Le 14 mars 2022, un quatrième protocole a été signé par les deux ministères. Il défend et réaffirme quatre objectifs :
- La défense d’une offre artistique et culturelle pluridisciplinaire exigeante et de grande qualité qui garantisse l’accès et la participation de toutes les personnes placées sous main de justice, qu’elles soient adultes ou mineures, à ces pratiques, dans le respect des droits culturels.
- L’importance de la formation et de la professionnalisation des personnels, des intervenants et des bénéficiaires.

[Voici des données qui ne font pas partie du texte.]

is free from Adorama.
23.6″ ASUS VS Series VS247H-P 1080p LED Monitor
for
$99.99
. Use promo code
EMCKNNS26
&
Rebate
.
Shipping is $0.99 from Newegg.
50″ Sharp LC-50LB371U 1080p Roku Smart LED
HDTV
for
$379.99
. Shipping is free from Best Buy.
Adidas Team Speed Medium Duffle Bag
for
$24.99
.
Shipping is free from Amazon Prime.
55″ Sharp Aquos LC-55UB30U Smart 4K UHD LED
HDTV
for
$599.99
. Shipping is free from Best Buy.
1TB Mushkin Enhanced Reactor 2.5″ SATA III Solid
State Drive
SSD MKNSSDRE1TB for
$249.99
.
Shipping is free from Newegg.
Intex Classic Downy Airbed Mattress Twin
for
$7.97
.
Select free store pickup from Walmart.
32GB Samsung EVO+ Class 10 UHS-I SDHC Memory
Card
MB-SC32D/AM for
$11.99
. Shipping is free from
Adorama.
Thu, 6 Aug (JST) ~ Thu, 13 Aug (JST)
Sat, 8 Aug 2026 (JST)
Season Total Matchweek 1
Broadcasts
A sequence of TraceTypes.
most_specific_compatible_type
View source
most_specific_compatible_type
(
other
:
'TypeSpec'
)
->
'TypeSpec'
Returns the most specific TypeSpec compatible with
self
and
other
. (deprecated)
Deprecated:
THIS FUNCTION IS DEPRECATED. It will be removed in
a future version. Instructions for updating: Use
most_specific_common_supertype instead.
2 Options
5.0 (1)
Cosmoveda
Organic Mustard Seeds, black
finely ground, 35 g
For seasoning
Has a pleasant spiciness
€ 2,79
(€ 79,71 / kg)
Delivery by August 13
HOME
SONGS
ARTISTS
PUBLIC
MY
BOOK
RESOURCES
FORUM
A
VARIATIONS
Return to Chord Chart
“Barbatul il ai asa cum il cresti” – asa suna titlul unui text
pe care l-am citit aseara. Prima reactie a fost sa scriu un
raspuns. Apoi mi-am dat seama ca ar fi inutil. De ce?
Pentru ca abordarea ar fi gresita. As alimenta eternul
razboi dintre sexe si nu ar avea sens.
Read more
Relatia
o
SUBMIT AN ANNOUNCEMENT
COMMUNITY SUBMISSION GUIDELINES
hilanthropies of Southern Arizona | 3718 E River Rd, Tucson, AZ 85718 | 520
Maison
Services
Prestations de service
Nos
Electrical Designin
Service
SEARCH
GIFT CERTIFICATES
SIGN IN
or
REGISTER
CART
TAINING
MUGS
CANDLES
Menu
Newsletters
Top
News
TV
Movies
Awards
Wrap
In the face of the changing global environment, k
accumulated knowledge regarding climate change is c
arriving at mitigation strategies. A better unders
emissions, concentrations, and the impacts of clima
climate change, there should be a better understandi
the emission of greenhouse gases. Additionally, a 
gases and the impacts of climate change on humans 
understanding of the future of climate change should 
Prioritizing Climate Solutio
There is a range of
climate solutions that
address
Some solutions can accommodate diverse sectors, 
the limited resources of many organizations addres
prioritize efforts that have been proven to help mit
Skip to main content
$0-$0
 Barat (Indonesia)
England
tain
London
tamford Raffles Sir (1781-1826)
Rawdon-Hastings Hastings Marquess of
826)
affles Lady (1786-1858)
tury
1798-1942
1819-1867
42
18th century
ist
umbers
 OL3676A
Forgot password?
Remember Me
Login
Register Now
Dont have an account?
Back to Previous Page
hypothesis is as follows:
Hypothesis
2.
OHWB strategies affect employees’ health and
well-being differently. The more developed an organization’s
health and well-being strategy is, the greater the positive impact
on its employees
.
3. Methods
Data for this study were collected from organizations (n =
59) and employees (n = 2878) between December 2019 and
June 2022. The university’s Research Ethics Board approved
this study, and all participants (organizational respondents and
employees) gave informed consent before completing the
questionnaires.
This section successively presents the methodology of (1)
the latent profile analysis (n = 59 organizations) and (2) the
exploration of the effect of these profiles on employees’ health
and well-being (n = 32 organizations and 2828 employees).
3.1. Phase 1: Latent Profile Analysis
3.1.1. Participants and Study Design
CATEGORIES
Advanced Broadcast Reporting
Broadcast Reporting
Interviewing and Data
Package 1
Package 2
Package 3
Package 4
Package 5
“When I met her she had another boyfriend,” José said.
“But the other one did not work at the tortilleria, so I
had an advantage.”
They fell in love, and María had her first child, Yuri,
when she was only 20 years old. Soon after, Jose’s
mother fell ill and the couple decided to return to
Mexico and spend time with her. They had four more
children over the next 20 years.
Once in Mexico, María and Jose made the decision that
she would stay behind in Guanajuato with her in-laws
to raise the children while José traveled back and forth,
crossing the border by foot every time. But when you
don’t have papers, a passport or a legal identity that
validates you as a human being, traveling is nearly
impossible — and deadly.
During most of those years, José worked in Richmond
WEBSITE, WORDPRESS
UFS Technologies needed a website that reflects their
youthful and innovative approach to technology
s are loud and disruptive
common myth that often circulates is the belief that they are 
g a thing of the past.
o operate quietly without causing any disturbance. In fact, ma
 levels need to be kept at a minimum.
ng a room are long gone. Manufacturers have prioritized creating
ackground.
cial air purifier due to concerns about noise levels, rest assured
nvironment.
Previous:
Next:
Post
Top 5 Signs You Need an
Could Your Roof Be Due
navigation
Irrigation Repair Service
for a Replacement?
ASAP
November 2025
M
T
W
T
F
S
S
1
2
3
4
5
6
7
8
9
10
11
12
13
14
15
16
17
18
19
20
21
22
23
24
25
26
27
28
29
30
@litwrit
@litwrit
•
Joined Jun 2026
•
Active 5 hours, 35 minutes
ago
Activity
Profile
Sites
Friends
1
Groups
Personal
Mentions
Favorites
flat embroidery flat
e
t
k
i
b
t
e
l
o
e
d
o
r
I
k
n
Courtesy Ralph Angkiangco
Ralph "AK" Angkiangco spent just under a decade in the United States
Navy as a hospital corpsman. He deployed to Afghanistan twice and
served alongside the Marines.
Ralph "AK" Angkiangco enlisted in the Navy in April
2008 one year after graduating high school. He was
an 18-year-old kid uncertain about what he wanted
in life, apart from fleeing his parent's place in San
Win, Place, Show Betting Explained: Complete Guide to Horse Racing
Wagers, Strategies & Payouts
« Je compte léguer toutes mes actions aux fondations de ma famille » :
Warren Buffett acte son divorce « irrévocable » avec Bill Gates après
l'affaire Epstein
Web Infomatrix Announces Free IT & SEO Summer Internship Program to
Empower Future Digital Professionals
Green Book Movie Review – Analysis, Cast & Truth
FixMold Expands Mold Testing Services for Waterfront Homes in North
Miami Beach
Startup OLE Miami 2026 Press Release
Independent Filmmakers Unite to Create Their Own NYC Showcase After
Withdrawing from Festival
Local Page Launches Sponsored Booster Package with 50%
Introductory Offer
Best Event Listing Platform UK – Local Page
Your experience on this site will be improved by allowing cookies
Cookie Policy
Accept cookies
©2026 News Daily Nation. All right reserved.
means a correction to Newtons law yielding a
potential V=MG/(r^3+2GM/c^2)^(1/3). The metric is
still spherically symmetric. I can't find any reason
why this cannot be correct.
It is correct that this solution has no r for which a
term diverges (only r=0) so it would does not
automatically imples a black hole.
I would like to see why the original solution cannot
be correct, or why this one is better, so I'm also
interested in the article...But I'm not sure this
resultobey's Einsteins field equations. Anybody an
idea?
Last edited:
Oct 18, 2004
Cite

- La volonté de tisser des liens toujours plus étroits entre le dedans/dehors en encourageant l’inscription des bénéficiaires dans les dispositifs de droit commun et en leur donnant accès aux offres culturelles des territoires via une politique de conventionnements avec les collectivités territoriales et les acteurs locaux. Au niveau national, les grandes manifestations nationales lancées par le ministère de la Culture (Semaine de la Langue Française, Printemps des Poètes, Partir en Livre, Fête de la Musique, Passeur d'Images, Le mois du film documentaire, la Nuit des Musées, les Journées du Patrimoine, les Nuits de la lecture...) sont souvent déclinées en milieu pénitentiaire et contribuent à la valorisation vers l'extérieur des activités culturelles menées en milieu pénitentiaire. Par ailleurs, le protocole encourage la diffusion à l’extérieur auprès du grand public de productions artistiques réalisées en détention.
- Enfin, la nécessité d’équiper tous les établissements pénitentiaires d’espaces adaptés aux pratiques culturelles. Les projets de création et de rénovation devront ainsi prendre en compte l’aménagement de lieux de diffusion de films, de spectacles, et de salles adaptées aux activités culturelles. En imaginant des espaces de création artistique au sein même des prisons, l’objectif est d’atténuer les frontières entre l’intérieur et l’extérieur et, ainsi, de contribuer à une plus grande porosité entre la sphère pénitentiaire et la sphère culturelle.
Dans le prolongement de ce protocole, une nouvelle convention entre le ministère de la Culture et l’École nationale de l’administration pénitentiaire a été signée le 16 septembre 2022, et vient préciser les ambitions partagées sur les enjeux de formation des personnels pénitentiaires. Elle confirme notamment l’inclusion de la culture dans les programmes de formation de tous les personnels de l’administration pénitentiaire et dans leur vie professionnelle future. Cette démarche nationale est relayée en régions par des journées interprofessionnelles culture/justice organisées dans le cadre des conventions régionales culture/justice.